Exercise instructions = Excluding pictures, give the entries again exactly as they appear.

Record set =
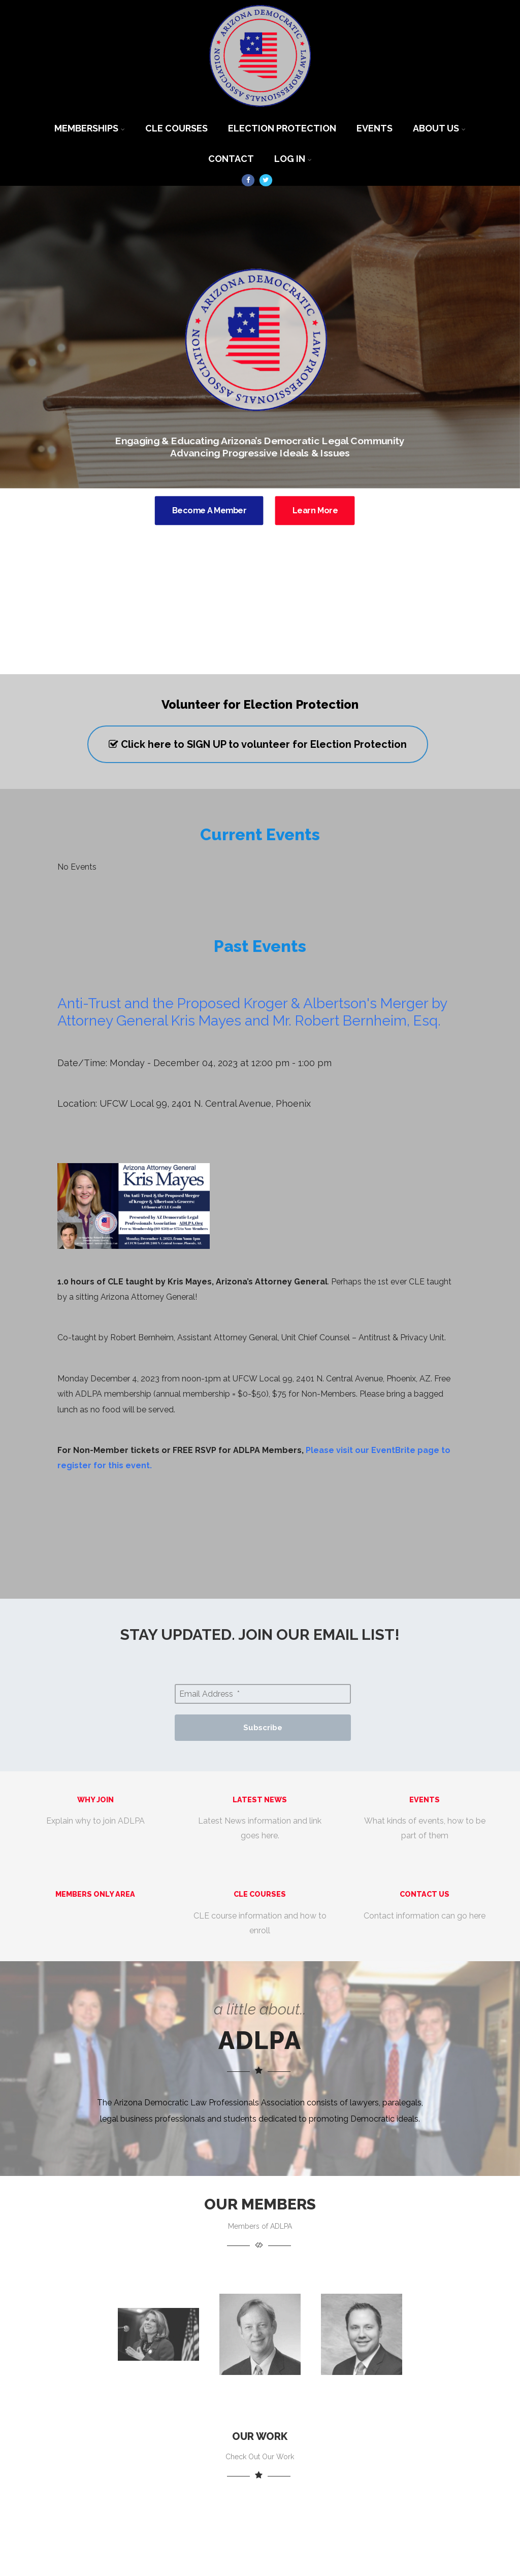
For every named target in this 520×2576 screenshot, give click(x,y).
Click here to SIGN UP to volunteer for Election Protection (258, 744)
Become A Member (209, 510)
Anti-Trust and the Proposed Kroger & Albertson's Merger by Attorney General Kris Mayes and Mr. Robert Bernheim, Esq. (252, 1012)
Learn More (315, 510)
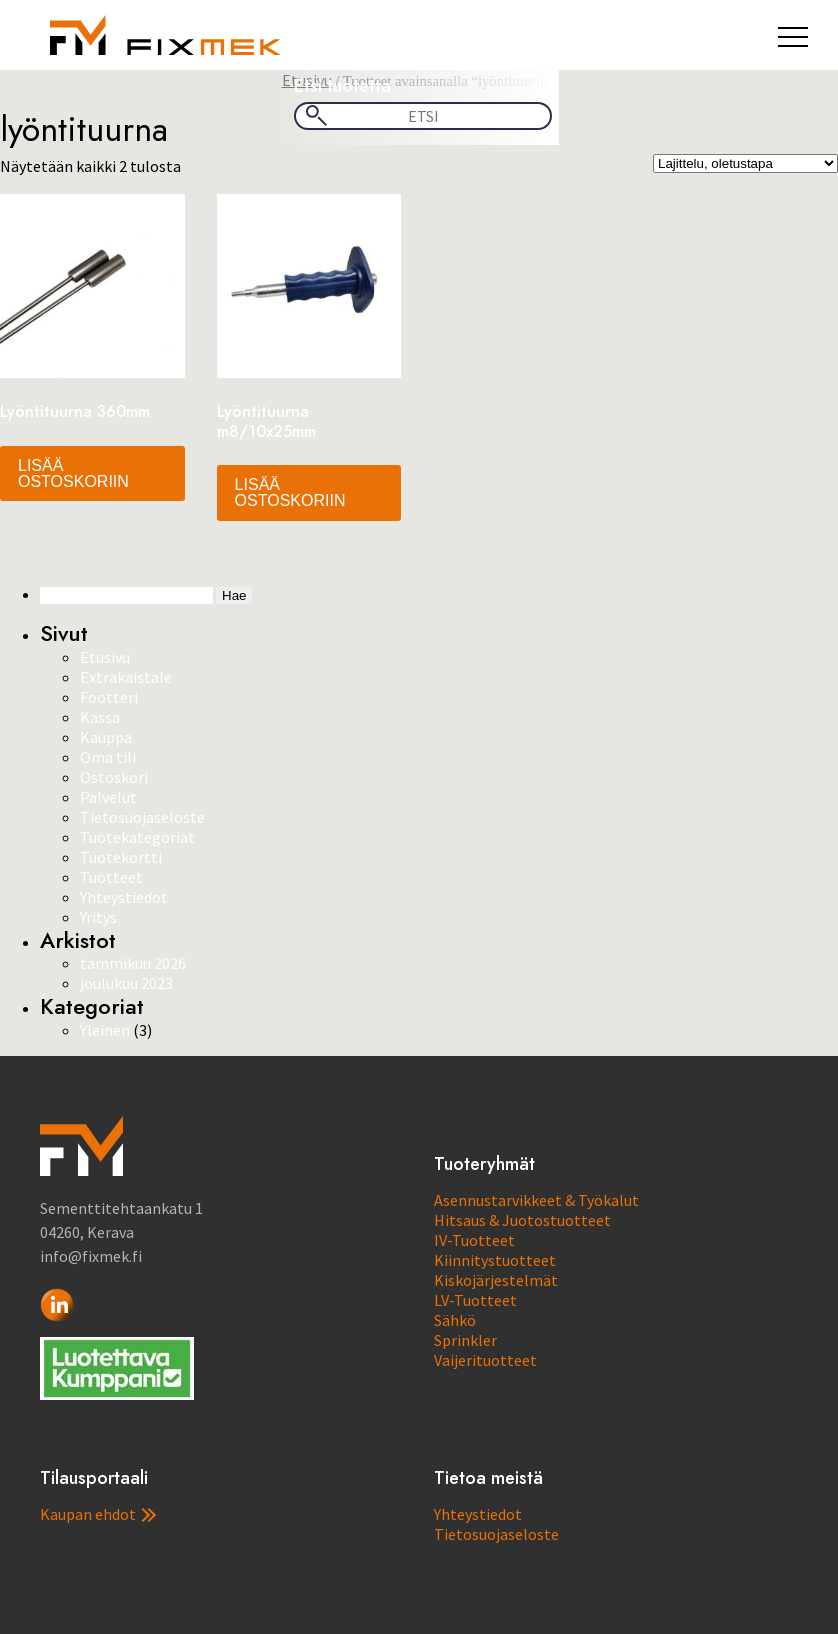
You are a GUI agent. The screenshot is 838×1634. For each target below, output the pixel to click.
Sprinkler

Exercise output =
For every named target in this 520×2576 screenshot, give click(x,y).
Click here to SIGN UP to volunteer for Election Protection (258, 744)
Become A Member (209, 510)
Anti-Trust and the Proposed Kroger & Albertson's Merger by Attorney General Kris Mayes and Mr. Robert Bernheim, Esq. (252, 1012)
Learn More (315, 510)
You are a GUI agent. The screenshot is 838×1634. For each target below, output the pixel to click.
Sprinkler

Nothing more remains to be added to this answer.